PROBLEM DESCRIPTION: Using the records that follow, reproduce exactly the lines starting at the line containing "Guest Experience" and ending at the line containing "1-888-970-1118". Include both end lines and no pictures.

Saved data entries
++++
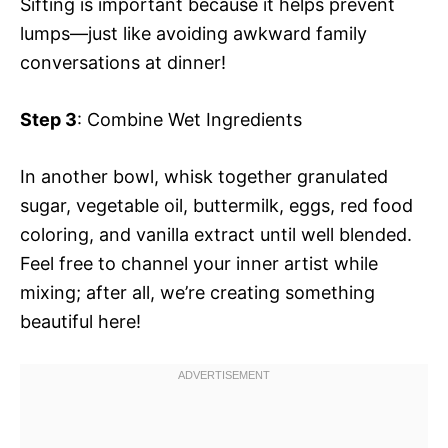
Sifting is important because it helps prevent
lumps—just like avoiding awkward family
conversations at dinner!
Step 3
: Combine Wet Ingredients
In another bowl, whisk together granulated
sugar, vegetable oil, buttermilk, eggs, red food
coloring, and vanilla extract until well blended.
Feel free to channel your inner artist while
mixing; after all, we’re creating something
beautiful here!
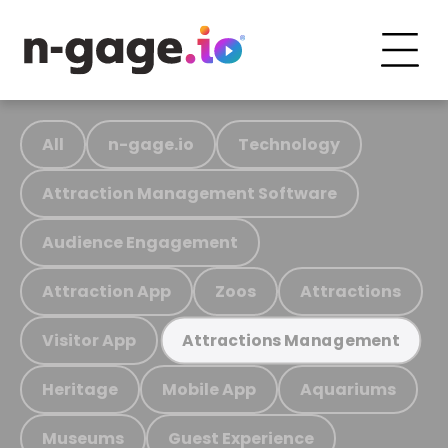
All
n-gage.io
Technology
Attraction Management Software
Audience Engagement
Attraction App
Zoos
Attractions
Visitor App
Attractions Management
Heritage
Mobile App
Aquariums
Museums
Guest Experience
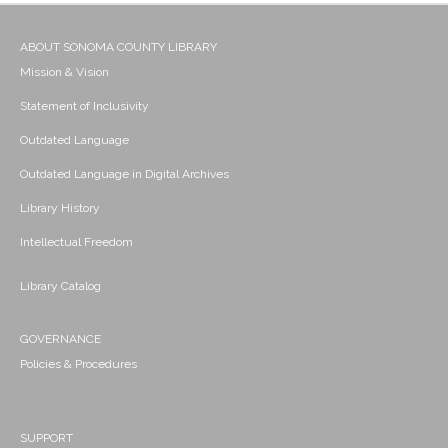
ABOUT SONOMA COUNTY LIBRARY
Mission & Vision
Statement of Inclusivity
Outdated Language
Outdated Language in Digital Archives
Library History
Intellectual Freedom
Library Catalog
GOVERNANCE
Policies & Procedures
SUPPORT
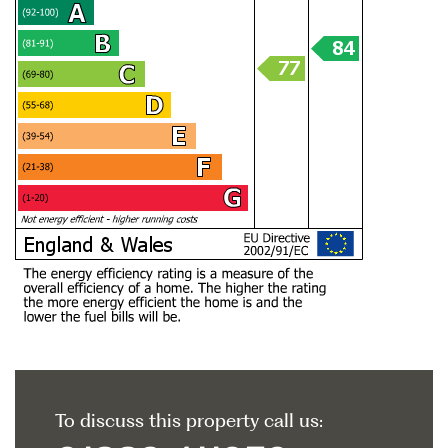
To discuss this property call us:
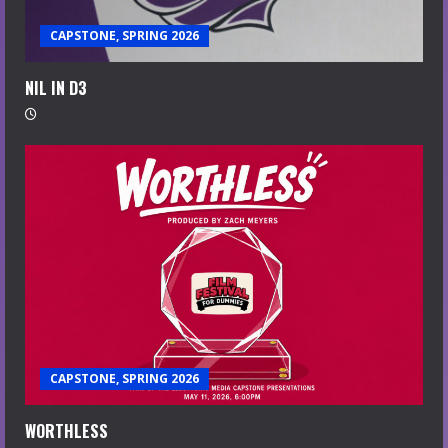
CAPSTONE, SPRING 2026
NIL IN D3
CAPSTONE, SPRING 2026
WORTHLESS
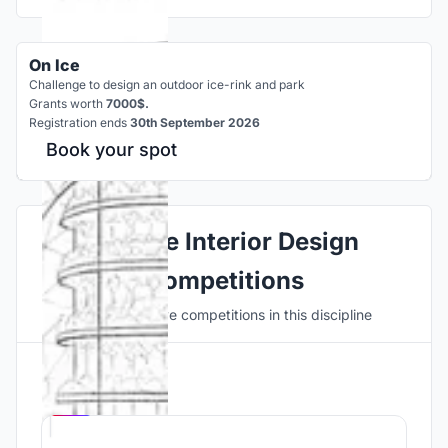
On Ice
Challenge to design an outdoor ice-rink and park
Grants worth
7000$.
Registration ends
30th September 2026
Book your spot
Explore Interior Design
Competitions
Discover active competitions in this discipline
Hosted by
UNI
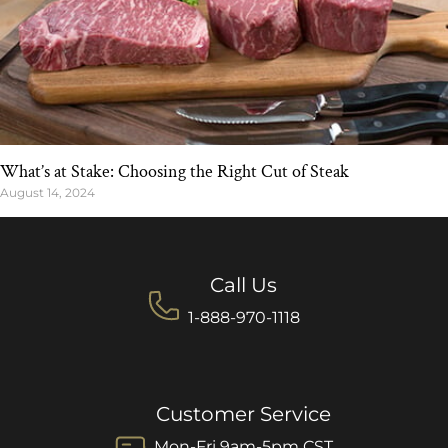
What’s at Stake: Choosing the Right Cut of Steak
August 14, 2024
Call Us
1-888-970-1118
Customer Service
Mon-Fri 9am-5pm CST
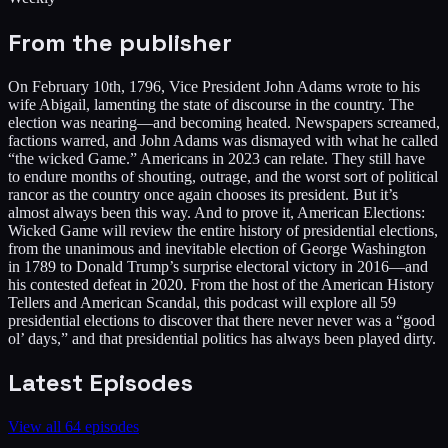
From the publisher
On February 10th, 1796, Vice President John Adams wrote to his
wife Abigail, lamenting the state of discourse in the country. The
election was nearing—and becoming heated. Newspapers screamed,
factions warred, and John Adams was dismayed with what he called
“the wicked Game.” Americans in 2023 can relate. They still have
to endure months of shouting, outrage, and the worst sort of political
rancor as the country once again chooses its president. But it’s
almost always been this way. And to prove it, American Elections:
Wicked Game will review the entire history of presidential elections,
from the unanimous and inevitable election of George Washington
in 1789 to Donald Trump’s surprise electoral victory in 2016—and
his contested defeat in 2020. From the host of the American History
Tellers and American Scandal, this podcast will explore all 59
presidential elections to discover that there never never was a “good
ol’ days,” and that presidential politics has always been played dirty.
Latest Episodes
View all
64
episodes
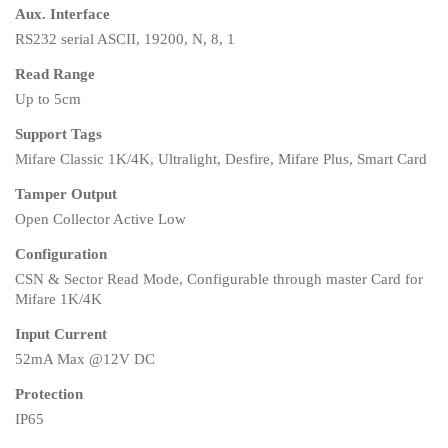
Aux. Interface
RS232 serial ASCII, 19200, N, 8, 1
Read Range
Up to 5cm
Support Tags
Mifare Classic 1K/4K, Ultralight, Desfire, Mifare Plus, Smart Card
Tamper Output
Open Collector Active Low
Configuration
CSN & Sector Read Mode, Configurable through master Card for
Mifare 1K/4K
Input Current
52mA Max @12V DC
Protection
IP65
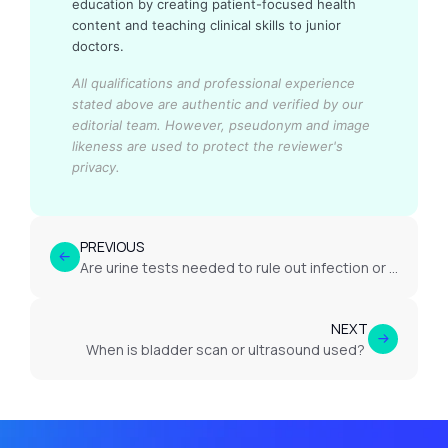
education by creating patient-focused health
content and teaching clinical skills to junior
doctors.
All qualifications and professional experience
stated above are authentic and verified by our
editorial team.
However, pseudonym and image
likeness are used to protect the reviewer's
privacy.
PREVIOUS
Are urine tests needed to rule out infection or other causes?
NEXT
When is bladder scan or ultrasound used?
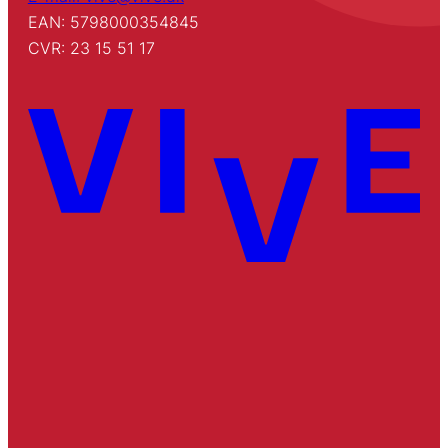
EAN: 5798000354845
CVR: 23 15 51 17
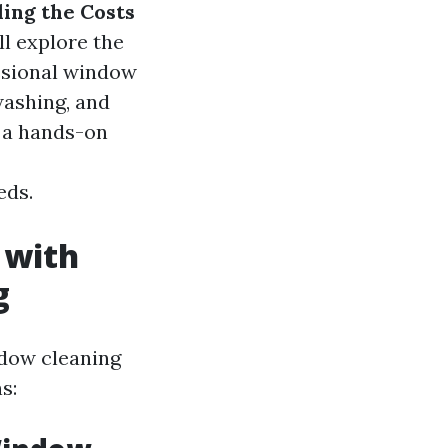
ing the Costs
'll explore the
ssional window
washing, and
 a hands-on
eds.
 with
g
ndow cleaning
s:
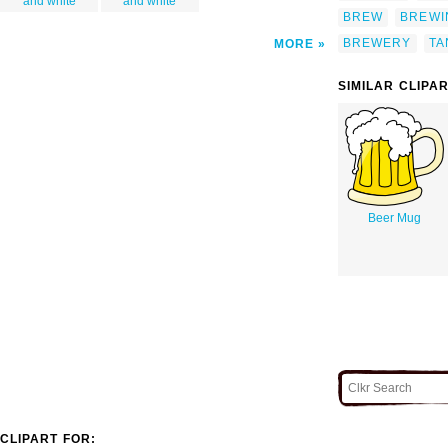
and white
and white
BREW
BREWI
BREWERY
TA
MORE
SIMILAR CLIPA
Beer Mug
CLIPART FOR:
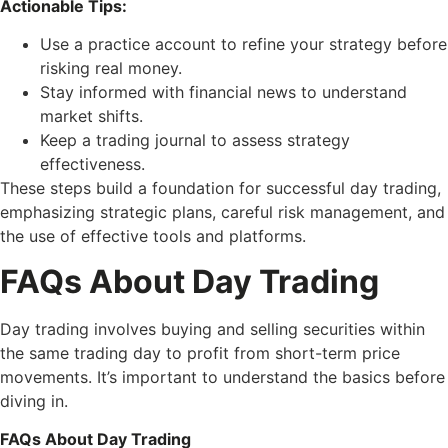
Actionable Tips:
Use a practice account to refine your strategy before
risking real money.
Stay informed with financial news to understand
market shifts.
Keep a trading journal to assess strategy
effectiveness.
These steps build a foundation for successful day trading,
emphasizing strategic plans, careful risk management, and
the use of effective tools and platforms.
FAQs About Day Trading
Day trading involves buying and selling securities within
the same trading day to profit from short-term price
movements. It’s important to understand the basics before
diving in.
FAQs About Day Trading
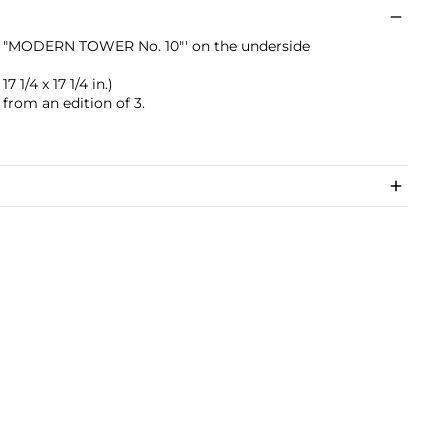
pie "MODERN TOWER No. 10"' on the underside
7 1/4 x 17 1/4 in.)
 from an edition of 3.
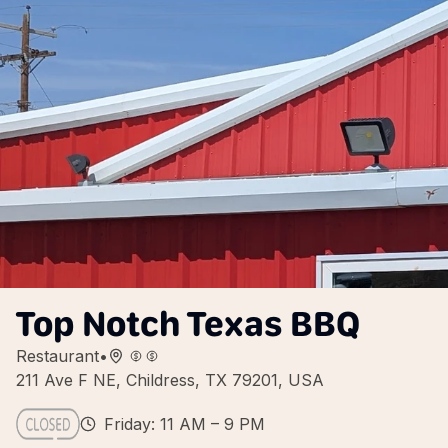
Top Notch Texas BBQ
Restaurant
•
211 Ave F NE, Childress, TX 79201, USA
Friday: 11 AM – 9 PM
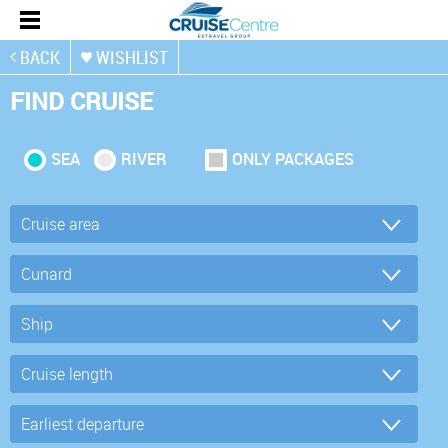
BACK
WISHLIST
FIND CRUISE
SEA
RIVER
ONLY PACKAGES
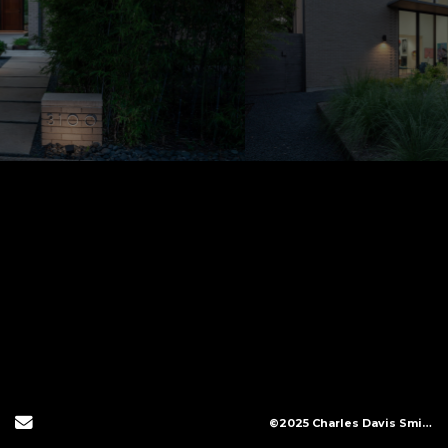
Send Email
©2025 Charles Davis Smith, LLC (All Images Copyright Protected)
++++
RESULT BELOW:
Guest Experience
ABOUT SONOMA COUNTY LIBRARY
Mission & Vision
Statement of Inclusivity
Outdated Language
Outdated Language in Digital Archives
Library History
Intellectual Freedom
Library Catalog
GOVERNANCE
Policies & Procedures
SUPPORT
To discuss this property call us:
CAPSTONE, SPRING 2026
NIL IN D3
CAPSTONE, SPRING 2026
WORTHLESS
On Ice
Challenge to design an outdoor ice-rink and park
Grants worth
7000$.
Registration ends
30th September 2026
Book your spot
Explore Interior Design
Competitions
Discover active competitions in this discipline
Hosted by
UNI
What’s at Stake: Choosing the Right Cut of Steak
August 14, 2024
Call Us
1-888-970-1118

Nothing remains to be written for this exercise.